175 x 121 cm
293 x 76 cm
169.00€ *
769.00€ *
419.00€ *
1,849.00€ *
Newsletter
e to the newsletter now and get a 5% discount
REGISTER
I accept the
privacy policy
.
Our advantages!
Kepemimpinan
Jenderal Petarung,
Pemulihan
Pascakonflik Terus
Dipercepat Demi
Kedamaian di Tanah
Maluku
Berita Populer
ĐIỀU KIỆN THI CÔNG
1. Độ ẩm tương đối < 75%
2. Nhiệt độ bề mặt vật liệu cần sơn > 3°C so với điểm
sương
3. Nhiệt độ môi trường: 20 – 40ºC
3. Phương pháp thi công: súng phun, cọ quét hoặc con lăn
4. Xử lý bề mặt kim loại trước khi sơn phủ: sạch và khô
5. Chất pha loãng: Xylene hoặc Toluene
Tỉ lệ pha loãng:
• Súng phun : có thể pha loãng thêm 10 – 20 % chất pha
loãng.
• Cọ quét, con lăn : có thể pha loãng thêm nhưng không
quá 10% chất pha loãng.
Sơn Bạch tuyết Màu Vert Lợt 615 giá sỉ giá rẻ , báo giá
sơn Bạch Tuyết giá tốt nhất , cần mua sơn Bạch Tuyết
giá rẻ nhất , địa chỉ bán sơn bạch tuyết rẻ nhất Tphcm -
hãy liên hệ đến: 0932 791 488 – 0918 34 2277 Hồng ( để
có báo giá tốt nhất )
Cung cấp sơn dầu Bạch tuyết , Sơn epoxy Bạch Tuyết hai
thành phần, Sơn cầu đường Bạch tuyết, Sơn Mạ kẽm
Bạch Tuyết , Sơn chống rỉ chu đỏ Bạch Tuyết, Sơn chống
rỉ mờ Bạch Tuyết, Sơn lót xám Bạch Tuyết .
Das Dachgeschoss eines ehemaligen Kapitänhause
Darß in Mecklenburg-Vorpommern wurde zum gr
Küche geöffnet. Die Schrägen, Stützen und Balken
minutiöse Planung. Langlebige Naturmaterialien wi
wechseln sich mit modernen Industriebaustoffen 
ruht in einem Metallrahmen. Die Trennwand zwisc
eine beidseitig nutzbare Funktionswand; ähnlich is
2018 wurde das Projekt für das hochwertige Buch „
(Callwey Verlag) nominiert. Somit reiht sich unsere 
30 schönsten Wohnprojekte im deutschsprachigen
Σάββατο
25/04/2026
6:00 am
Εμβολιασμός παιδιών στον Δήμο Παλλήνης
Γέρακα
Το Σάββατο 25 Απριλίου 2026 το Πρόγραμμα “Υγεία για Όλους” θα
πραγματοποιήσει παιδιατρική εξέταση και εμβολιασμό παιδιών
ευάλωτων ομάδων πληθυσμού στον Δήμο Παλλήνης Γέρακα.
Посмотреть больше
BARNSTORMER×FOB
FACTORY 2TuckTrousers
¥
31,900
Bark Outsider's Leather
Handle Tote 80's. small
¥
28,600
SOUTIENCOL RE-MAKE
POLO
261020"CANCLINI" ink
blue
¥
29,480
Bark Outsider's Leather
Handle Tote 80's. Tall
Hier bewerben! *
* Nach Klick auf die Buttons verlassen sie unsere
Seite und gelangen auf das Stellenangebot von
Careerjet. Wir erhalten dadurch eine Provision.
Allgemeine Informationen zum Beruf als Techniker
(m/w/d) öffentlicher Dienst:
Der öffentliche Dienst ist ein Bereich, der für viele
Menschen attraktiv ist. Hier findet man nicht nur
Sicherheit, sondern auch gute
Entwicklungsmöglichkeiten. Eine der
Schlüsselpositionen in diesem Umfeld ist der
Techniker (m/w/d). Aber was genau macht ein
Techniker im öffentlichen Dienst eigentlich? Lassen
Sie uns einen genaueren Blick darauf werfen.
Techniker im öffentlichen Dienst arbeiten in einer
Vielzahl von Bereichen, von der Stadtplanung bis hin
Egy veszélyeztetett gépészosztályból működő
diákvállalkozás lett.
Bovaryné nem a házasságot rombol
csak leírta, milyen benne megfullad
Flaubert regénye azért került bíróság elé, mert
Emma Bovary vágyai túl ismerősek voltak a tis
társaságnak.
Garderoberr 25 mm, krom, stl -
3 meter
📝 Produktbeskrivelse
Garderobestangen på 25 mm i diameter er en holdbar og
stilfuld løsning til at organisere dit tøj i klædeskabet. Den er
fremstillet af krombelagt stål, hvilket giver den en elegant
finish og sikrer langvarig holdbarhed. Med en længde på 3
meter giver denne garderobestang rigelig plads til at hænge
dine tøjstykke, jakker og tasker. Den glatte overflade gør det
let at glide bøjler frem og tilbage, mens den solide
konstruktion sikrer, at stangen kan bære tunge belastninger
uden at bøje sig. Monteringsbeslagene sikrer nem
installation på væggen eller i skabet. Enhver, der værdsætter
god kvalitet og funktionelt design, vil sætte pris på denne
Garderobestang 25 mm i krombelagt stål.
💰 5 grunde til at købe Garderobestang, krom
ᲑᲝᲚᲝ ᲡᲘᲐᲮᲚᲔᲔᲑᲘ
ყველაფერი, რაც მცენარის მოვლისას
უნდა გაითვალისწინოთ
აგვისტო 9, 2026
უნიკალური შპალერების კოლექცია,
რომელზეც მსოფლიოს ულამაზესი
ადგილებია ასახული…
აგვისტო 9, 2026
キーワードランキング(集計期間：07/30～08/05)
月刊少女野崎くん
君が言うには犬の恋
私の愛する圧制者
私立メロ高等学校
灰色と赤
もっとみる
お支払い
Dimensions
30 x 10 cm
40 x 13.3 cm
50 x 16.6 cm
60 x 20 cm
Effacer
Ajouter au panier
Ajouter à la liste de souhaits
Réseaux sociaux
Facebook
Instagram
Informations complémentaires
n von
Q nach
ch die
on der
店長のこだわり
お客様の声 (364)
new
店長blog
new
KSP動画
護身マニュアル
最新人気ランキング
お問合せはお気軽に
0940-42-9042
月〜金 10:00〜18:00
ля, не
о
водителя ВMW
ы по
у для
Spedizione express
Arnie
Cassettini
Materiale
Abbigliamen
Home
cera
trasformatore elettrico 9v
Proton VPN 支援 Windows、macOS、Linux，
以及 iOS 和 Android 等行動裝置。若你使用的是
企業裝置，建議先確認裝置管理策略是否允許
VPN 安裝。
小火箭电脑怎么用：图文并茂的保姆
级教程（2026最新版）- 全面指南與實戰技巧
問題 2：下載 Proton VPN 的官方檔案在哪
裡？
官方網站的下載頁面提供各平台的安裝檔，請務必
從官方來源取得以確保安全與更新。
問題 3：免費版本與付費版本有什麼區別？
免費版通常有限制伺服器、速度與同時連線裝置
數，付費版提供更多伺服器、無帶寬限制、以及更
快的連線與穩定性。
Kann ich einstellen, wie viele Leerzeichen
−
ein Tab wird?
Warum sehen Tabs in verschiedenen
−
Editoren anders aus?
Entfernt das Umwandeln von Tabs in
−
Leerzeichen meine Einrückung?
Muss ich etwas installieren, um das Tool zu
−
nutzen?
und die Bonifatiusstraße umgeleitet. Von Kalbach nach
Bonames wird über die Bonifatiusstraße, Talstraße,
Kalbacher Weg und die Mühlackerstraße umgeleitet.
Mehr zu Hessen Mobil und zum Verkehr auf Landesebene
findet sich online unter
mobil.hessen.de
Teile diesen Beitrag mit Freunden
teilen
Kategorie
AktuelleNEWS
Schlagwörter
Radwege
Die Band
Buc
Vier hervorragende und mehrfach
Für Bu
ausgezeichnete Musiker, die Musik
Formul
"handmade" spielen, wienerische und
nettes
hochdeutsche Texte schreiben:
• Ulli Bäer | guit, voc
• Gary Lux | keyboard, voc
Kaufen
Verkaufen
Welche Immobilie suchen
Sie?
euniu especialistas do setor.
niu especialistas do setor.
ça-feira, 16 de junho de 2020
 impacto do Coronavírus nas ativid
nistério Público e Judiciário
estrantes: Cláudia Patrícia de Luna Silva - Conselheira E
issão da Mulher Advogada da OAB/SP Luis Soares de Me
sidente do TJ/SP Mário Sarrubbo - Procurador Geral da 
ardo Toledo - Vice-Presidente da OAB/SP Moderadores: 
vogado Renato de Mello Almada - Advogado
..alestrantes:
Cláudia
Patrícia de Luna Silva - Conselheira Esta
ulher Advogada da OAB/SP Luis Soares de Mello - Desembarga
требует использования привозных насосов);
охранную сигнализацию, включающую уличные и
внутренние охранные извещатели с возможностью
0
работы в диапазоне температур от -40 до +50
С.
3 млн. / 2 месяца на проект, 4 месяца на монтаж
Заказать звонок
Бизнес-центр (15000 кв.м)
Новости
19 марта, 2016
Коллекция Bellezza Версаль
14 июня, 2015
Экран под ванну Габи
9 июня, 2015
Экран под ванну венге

──────

Task prompt » Return the span of lines in the data above that opens at the line with "fremstillet af krombelagt" and closes at the line with "uden at bøje", exactly, ends included, nothing else.

Reply »
fremstillet af krombelagt stål, hvilket giver den en elegant
finish og sikrer langvarig holdbarhed. Med en længde på 3
meter giver denne garderobestang rigelig plads til at hænge
dine tøjstykke, jakker og tasker. Den glatte overflade gør det
let at glide bøjler frem og tilbage, mens den solide
konstruktion sikrer, at stangen kan bære tunge belastninger
uden at bøje sig. Monteringsbeslagene sikrer nem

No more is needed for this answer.